Sur tous ces points, que nous disent Royal et Sarkozy ? J'ai étudié leur programme avec attention. Il faut bien sûr être sceptique quant aux promesses électorales, mais, au-delà du marketing politique, on perçoit des différences :

- Sur les relations du travail, Royal nous promet deux grandes conférences, sur la croissance, et sur les salaires. Sarkozy promet qu'avant toute réforme, il y aura une discussion de quatre à six mois entre partenaires sociaux, suivie, en l'absence d'accord, d'une prise de décision par les législateurs. Cette proposition me parait, dans ces deux aspects, discussion et décision, aller dans la bonne direction.

- Sur la réforme de la protection sociale, Royal affirme la "primauté du CDI", ce que je lis comme la décision d'en rester au statu quo, ou peut-être même de rigidifier davantage le marché du travail. Sarkozy propose un contrat de travail unique et plus flexible. Les détails sont insuffisants, et on peut peut-être y lire un peu ce que l'on veut. J'y lis l'indication d'un désir de réforme, là encore dans la bonne direction.

- Sur la réforme des universités, les deux candidats nous promettent plus d'argent. Facile à dire... Sarkozy est cependant plus explicite sur les réformes structurelles. Il promet plus d'autonomie, et en particulier, plus d'argent pour les universités qui voudraient expérimenter dans cette dimension. Royal nous promet de "renforcer l'autonomie dans le cadre national", une formule qui me parait sans contenu. Là encore, je préfère la position de Sarkozy.

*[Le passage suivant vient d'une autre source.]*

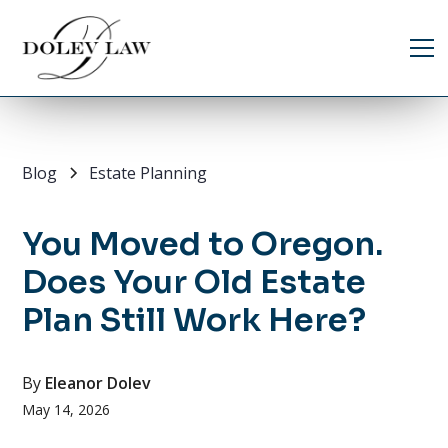
Blog
Estate Planning
You Moved to Oregon.
Does Your Old Estate
Plan Still Work Here?
By
Eleanor Dolev
May 14, 2026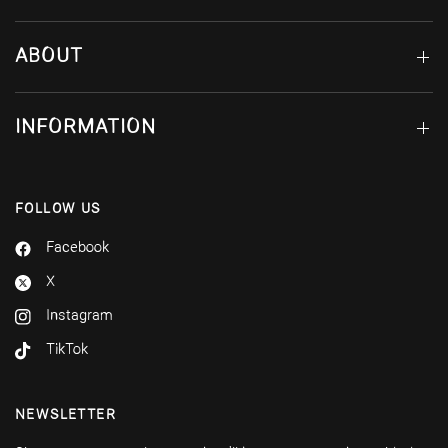
ABOUT
INFORMATION
FOLLOW US
Facebook
X
Instagram
TikTok
NEWSLETTER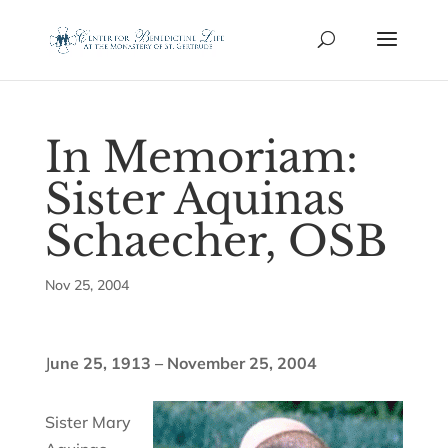
In Memoriam:
Sister Aquinas
Schaecher, OSB
Nov 25, 2004
J
une 25, 1913 – November 25, 2004
Sister Mary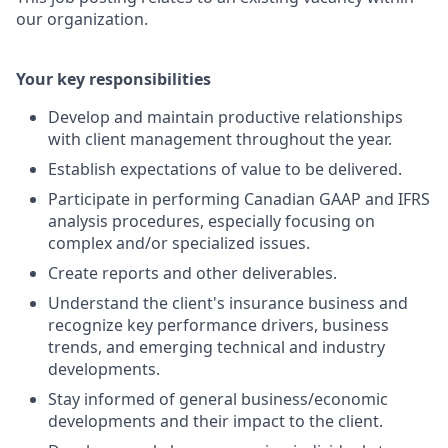
our organization.
Your key responsibilities
Develop and maintain productive relationships
with client management throughout the year.
Establish expectations of value to be delivered.
Participate in performing Canadian GAAP and IFRS
analysis procedures, especially focusing on
complex and/or specialized issues.
Create reports and other deliverables.
Understand the client's insurance business and
recognize key performance drivers, business
trends, and emerging technical and industry
developments.
Stay informed of general business/economic
developments and their impact to the client.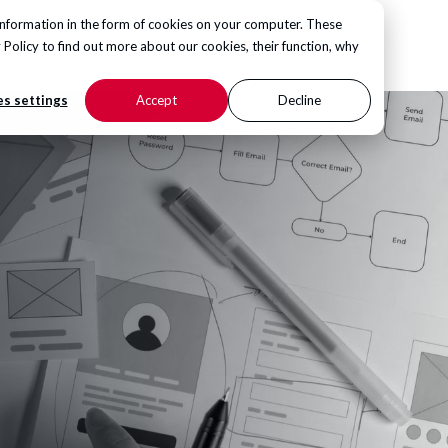
information in the form of cookies on your computer. These
CONTACT US
 Policy
to find out more about our cookies, their function, why
s settings
Accept
Decline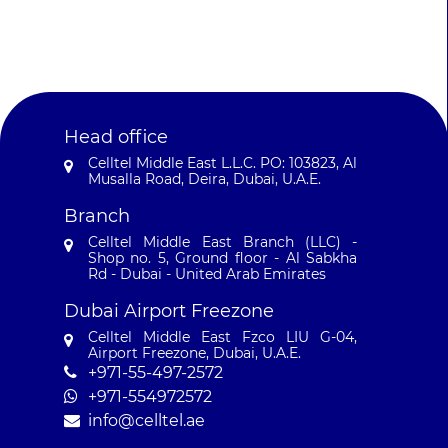
Head office
Celltel Middle East L.L.C. PO: 103823, Al
Musalla Road, Deira, Dubai, U.A.E.
Branch
Celltel Middle East Branch (LLC) -
Shop no. 5, Ground floor - Al Sabkha
Rd - Dubai - United Arab Emirates
Dubai Airport Freezone
Celltel Middle East Fzco LIU G-04,
Airport Freezone, Dubai, U.A.E.
+971-55-497-2572‬
+971-554972572‬
info@celltel.ae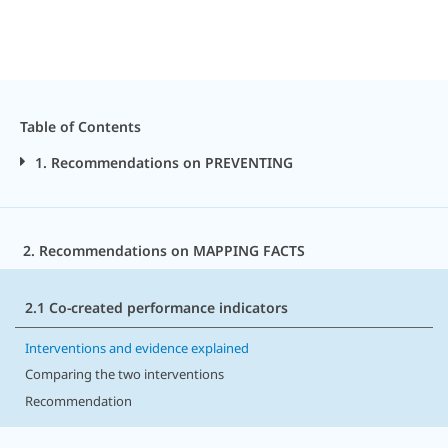
Table of Contents
1. Recommendations on PREVENTING
2. Recommendations on MAPPING FACTS
2.1 Co-created performance indicators
Interventions and evidence explained
Comparing the two interventions
Recommendation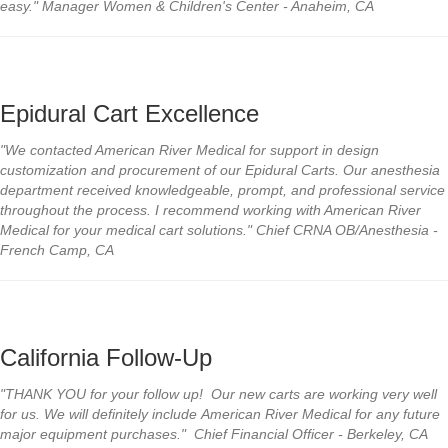
easy." Manager Women & Children's Center - Anaheim, CA
Epidural Cart Excellence
"We contacted American River Medical for support in design
customization and procurement of our Epidural Carts. Our anesthesia
department received knowledgeable, prompt, and professional service
throughout the process. I recommend working with American River
Medical for your medical cart solutions." Chief CRNA OB/Anesthesia -
French Camp, CA
California Follow-Up
"THANK YOU for your follow up! Our new carts are working very well
for us. We will definitely include American River Medical for any future
major equipment purchases." Chief Financial Officer - Berkeley, CA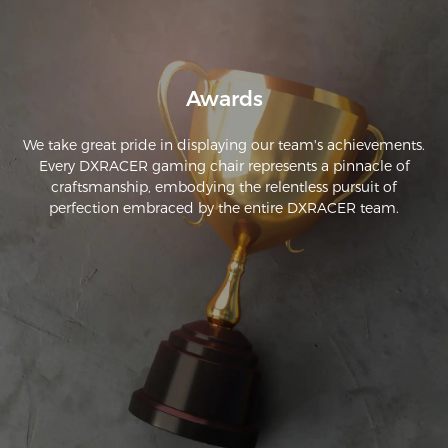
sitting in awkward positions just to feel comfortable. I never 
realized how much a firmer chair could make a difference. A 
friend recommended this brand, and after using my chair 
for over a year now, I can't imagine going back.
Awards
We take great pride in displaying our team's achievements.
Every DXRACER gaming chair represents a pinnacle of
craftsmanship, embodying the relentless pursuit of
perfection embraced by the entire DXRACER team.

Nous avons tous tendance, après avoir choisi un candidat, à avoir pour lui ou pour elle, les yeux de Chimène. Il se peut bien sûr que je sois la proie des mêmes illusions. Mais, après avoir écouté ces deux candidats et lu leurs programmes, j'ai l'impression que Sarkozy a mieux identifié les problèmes de la France, et a une idée plus claire des solutions et des stratégies à suivre. Il me parait plus à même d'améliorer le sort des jeunes, de diminuer le chômage, d'engager une vraie reforme de l'université.

* Le point de vue d'Olivier Blanchard n'exprime en aucune façon celui de Telos qui ne soutient aucun candidat mais qui donnera à ses auteurs la possibilité de faire valoir leurs préférences argumentées.